Maspuri mengimbau, agar masyarakat tidak mandi di laut, karena saat ini cuaca sedang buruk. Ia menjelaskan, berdasarkan informasi dari BMKG, ketinggian gelombang mencapai 8 meter.

Baca berita terkait: Empat Warga Pidie Tenggelam di Pantai Kuala Bubon

Sementara itu, Kapolsek Samatiga Khairul Fachmi, saat diwawancara di lokasi kejadian menyampaikan, ketiga korban sudah dibawa ke rumah sakit dan selanjutnya akan langsung dibawa pulang ke kampung halaman di Desa Mesjid, Kecamatan Grong-Grong, Kabupaten Pidie.

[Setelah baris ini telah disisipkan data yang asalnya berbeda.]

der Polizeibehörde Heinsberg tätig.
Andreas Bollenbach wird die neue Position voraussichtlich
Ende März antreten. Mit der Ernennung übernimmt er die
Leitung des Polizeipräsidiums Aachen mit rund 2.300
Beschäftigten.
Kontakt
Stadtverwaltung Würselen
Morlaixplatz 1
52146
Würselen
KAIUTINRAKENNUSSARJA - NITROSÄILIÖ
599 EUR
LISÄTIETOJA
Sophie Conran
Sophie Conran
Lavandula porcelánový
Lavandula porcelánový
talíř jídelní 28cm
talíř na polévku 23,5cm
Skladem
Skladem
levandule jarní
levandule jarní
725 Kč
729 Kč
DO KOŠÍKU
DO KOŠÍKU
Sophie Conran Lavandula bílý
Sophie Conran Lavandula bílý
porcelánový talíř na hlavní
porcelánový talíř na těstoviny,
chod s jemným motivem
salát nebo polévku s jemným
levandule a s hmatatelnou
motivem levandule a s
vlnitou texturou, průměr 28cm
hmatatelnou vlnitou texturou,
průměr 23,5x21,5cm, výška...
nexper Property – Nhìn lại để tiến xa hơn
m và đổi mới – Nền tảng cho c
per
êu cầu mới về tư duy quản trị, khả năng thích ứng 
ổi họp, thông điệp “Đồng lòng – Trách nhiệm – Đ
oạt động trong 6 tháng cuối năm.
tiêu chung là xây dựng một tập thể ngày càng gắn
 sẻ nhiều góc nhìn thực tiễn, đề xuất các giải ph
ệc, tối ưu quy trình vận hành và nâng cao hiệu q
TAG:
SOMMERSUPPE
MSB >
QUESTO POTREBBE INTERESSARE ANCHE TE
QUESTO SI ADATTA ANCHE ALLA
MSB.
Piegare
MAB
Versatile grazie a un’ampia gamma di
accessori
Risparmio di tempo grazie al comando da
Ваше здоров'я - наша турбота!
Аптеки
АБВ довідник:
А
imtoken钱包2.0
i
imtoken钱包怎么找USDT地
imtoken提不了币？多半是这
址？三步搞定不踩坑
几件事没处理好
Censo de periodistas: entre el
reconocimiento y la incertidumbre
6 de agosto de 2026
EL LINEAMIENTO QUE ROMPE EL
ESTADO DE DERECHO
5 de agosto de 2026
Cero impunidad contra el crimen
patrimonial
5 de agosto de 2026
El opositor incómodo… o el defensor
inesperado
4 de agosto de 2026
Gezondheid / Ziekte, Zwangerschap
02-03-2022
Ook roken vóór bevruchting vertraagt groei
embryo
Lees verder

Ia mengingatkan, seluruh warga agar mematuhi seluruh imbauan yang telah dikeluarkan BPBD. 

“Ini semua demi keselamatan seluruh warga,” tutupnya.

Sebelumnya diberitakan, empat warga Kabupaten Pidie, tenggelam di Kawasan Pantai Wisata Kuala Bubon, Kecamatan Samatiga, Kabupaten Aceh Barat. Peristiwa itu terjadi sekira pukul 18.00 WIB, Rabu, 27 Mei 2020.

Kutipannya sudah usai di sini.